Visual Question Answering with DeepProbLog Using Neuro-Symbolic AI | by Jorrit Willaert | Oct, 2022

By Jessie Hobb On Oct 5, 2022

Comparing neuro-symbolic AI against a purely neural network-based approach on visual question-answering

This article focuses on Visual Question Answering, where a neuro-symbolic AI approach with a knowledge base is compared with a purely neural network-based approach. From the experiments, it follows that DeepProbLog, the framework used for the neuro-symbolic AI approach, is able to achieve the same accuracy as the pure neural network-based approach with almost 200 times less iterations. Clearly, the training is much more targeted, but comes at a cost.

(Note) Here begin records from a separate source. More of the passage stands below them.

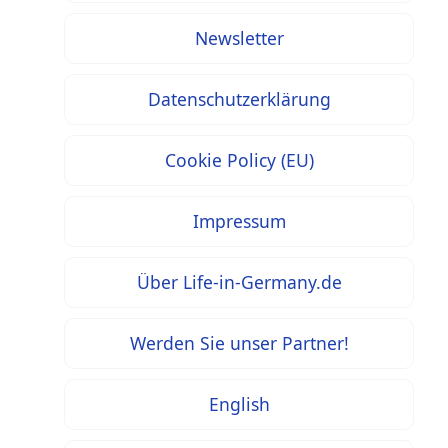
Newsletter
Datenschutzerklärung
Cookie Policy (EU)
Impressum
Über Life-in-Germany.de
Werden Sie unser Partner!
English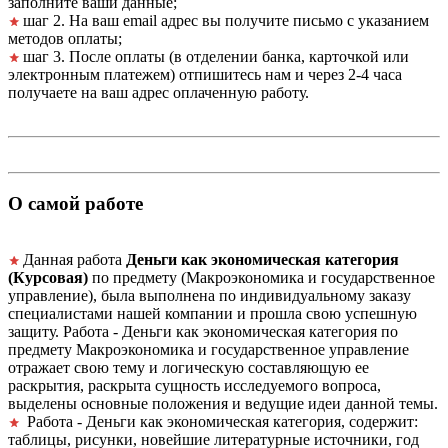
заполните ваши данные;
шаг 2. На ваш email адрес вы получите письмо с указанием
методов оплаты;
шаг 3. После оплаты (в отделении банка, карточкой или
электронным платежем) отпишитесь нам и через 2-4 часа
получаете на ваш адрес оплаченную работу.
О самой работе
Данная работа
Деньги как экономическая категория
(Курсовая)
по предмету (Макроэкономика и государственное
управление), была выполнена по индивидуальному заказу
специалистами нашей компании и прошла свою успешную
защиту. Работа - Деньги как экономическая категория по
предмету Макроэкономика и государственное управление
отражает свою тему и логическую составляющую ее
раскрытия, раскрыта сущность исследуемого вопроса,
выделены основные положения и ведущие идеи данной темы.
Работа - Деньги как экономическая категория, содержит:
таблицы, рисунки, новейшие литературные источники, год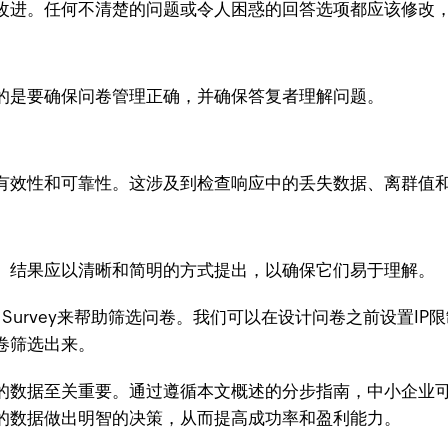
改进。任何不清楚的问题或令人困惑的回答选项都应该修改
的是要确保问卷管理正确，并确保答复者理解问题。
有效性和可靠性。这涉及到检查响应中的丢失数据、离群值
。结果应以清晰和简明的方式提出，以确保它们易于理解。
 Survey来帮助筛选问卷。我们可以在设计问卷之前设置I
卷筛选出来。
的数据至关重要。通过遵循本文概述的分步指南，中小企业
的数据做出明智的决策，从而提高成功率和盈利能力。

The algebraic operators internal to DeepProbLog are extremely costly and hence the actual training time is considerably slower. Another drawback of DeepProbLog is that no easy speedups can be achieved, since the algebraic operators only work on CPUs (at least for now), and hence cannot benefit from accelerators such as GPUs.

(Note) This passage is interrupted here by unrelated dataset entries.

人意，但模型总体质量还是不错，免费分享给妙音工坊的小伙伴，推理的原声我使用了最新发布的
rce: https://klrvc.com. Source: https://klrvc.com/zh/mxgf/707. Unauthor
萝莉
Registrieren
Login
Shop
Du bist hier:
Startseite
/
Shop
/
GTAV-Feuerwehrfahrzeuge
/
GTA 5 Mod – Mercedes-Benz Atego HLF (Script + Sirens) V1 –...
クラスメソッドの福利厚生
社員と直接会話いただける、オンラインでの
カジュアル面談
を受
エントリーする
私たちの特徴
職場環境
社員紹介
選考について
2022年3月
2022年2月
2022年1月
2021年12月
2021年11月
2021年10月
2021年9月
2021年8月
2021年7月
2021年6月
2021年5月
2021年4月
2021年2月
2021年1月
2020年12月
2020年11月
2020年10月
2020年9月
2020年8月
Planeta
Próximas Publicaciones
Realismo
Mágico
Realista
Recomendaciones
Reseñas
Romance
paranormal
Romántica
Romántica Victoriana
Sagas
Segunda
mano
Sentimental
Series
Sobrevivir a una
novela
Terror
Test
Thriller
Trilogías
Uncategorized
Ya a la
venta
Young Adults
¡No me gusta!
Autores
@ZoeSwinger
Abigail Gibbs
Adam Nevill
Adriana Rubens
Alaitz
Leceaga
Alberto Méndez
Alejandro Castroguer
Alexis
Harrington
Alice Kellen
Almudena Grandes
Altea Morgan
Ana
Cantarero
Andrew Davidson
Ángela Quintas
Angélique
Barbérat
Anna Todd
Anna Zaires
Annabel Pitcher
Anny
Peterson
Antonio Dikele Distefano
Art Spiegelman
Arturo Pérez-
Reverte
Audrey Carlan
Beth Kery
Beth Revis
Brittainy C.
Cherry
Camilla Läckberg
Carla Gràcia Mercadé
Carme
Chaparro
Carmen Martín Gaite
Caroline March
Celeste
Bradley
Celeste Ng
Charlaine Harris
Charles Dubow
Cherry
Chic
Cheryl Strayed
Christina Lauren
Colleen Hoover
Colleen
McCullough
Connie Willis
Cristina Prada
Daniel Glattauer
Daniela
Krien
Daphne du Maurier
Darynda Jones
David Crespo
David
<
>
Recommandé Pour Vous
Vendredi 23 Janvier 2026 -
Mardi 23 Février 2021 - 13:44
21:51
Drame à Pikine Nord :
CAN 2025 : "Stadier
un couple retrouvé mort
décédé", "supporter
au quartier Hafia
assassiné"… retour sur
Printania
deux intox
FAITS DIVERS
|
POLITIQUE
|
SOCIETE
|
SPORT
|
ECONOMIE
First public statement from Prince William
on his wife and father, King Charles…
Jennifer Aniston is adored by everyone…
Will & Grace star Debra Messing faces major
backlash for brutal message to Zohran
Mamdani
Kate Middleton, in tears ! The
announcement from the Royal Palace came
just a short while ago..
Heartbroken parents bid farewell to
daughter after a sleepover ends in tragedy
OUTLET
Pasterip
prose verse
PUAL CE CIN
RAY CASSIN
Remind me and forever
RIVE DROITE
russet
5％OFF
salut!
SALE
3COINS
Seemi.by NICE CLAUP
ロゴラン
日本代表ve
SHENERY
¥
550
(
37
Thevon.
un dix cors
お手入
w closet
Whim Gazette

Image by Philipp Marquetand from Pixabay

The Neuro-Symbolic AI field is interested in building a bridge between the robustness of probabilistic knowledge and the well-known popularity and proven strengths of deep neural networks. DeepProbLog [1] offers this ability, by using both the strengths of neural networks (i.e., system 1, typical subconscious tasks such as visual recognition, the processing of languages, …), along with the strengths of rule-based probabilistic systems (i.e., system 2, slow, sequential thinking such as the derivation of a proof) [2].

This article elaborates on an application that requires both systems to be used, namely Visual Question Answering. System 1 will be required in order to gain an understanding of the image under investigation, with in particular their shapes and colors. System 2, on the other hand, will use this extracted information for deriving certain properties of objects (e.g., finding the shape of a green object), or even for capturing the relations between the objects (e.g., counting the number of circles in the image).

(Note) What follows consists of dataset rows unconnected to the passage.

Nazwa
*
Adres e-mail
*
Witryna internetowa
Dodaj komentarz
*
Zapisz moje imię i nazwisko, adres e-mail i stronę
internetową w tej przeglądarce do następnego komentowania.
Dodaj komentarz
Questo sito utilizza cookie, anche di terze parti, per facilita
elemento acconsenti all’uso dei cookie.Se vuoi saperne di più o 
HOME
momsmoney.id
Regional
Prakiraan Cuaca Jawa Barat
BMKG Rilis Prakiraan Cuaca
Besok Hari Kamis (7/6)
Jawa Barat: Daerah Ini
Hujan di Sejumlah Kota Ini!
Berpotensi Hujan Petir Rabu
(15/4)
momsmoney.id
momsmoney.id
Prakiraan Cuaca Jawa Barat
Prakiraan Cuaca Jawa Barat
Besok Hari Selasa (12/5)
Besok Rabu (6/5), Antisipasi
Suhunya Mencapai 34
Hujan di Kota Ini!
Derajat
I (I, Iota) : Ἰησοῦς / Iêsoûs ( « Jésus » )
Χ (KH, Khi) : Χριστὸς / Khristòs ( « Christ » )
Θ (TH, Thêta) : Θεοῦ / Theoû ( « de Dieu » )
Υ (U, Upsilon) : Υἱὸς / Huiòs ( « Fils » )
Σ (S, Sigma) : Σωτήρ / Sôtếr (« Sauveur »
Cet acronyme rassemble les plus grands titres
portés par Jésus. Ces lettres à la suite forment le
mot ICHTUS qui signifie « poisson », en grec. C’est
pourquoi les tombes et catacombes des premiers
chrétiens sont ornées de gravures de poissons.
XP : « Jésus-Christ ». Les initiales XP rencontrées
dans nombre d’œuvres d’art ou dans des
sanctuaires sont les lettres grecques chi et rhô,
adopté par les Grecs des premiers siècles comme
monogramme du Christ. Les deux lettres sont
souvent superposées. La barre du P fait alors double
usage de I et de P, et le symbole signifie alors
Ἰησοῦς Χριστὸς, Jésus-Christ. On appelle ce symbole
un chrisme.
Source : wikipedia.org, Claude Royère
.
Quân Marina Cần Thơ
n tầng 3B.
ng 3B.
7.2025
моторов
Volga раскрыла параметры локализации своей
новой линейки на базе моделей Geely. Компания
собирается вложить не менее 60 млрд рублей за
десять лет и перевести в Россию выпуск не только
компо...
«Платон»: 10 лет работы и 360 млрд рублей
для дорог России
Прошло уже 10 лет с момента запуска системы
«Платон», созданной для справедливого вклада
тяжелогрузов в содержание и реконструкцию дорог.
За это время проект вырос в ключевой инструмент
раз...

The application focuses on Visual Question Answering (VQA), for which huge datasets are present, along with very sophisticated methods. The best known dataset for VQA is CLEVR [3], which contains 100k images accompanied by one million questions. An example image is given beneath, while example questions are:

Are there an equal number of large things and metal
spheres?
What size is the cylinder that is left of the brown metal
thing that is left of the big sphere?
How many objects are either small cylinders or metal
things?

Figure 1: A sample image of the CLEVR dataset [3]

Clearly, both system 1 and system 2 are actively used when answering these questions. One could wonder if neural networks alone could answer these questions without having an explicit system 2 encoding (i.e. the rule based knowledge base). Intuitively, it makes sense that if certain facts of the world are known, learning can proceed much more quickly. Seen from an optimization viewpoint, errors made during prediction in this setup can be targeted exactly, which makes the optimization process more targeted as well, and hence more efficient. Finally, this article also provides evidence for these statements, since in subsection 4.1, the comparison between a VQA implementation with DeepProbLog is made with a purely neural network based approach.

This article is inspired by the CLEVR dataset, but uses a much more simplified version. In essence, it is almost like the Sort-of-CLEVR dataset [4]. The Sort-of-CLEVR dataset contains images as in Figure 2, while asking questions such as:sed for commercial use…

Non-relational questions: the shape, horizontal or vertical location of an object.
Relational questions: shape of the closest/furthest object to the object under investigation, or the number of objects with the same shape.

Figure 2: A sample image from the Sort-of-CLEVR dataset [4]

As illustrated earlier, both system 1 and system 2 are required for these types of VQA’s.

A. Santoro et al. conducted similar experiments with the Sort-of-CLEVR dataset as in this article, where they were able to achieve an accuracy of 63% on relational questions with CNN’s. In contrast, an accuracy of 94% for both relational and non-relational questions was achieved with CNN’s, complemented with an RN. For them, augmenting the model with a relational module, such as an RN, turned out to be sufficient to overcome the hurdle of solving relational questions [4]. They were the only researchers who undertook experiments on a dataset resembling the one from this article, and hence are the only reference point.

Finally, since this application uses DeepProbLog, quite some time was spent in digesting the DeepProbLog paper [1], along with understanding the examples provided in the code repository [5].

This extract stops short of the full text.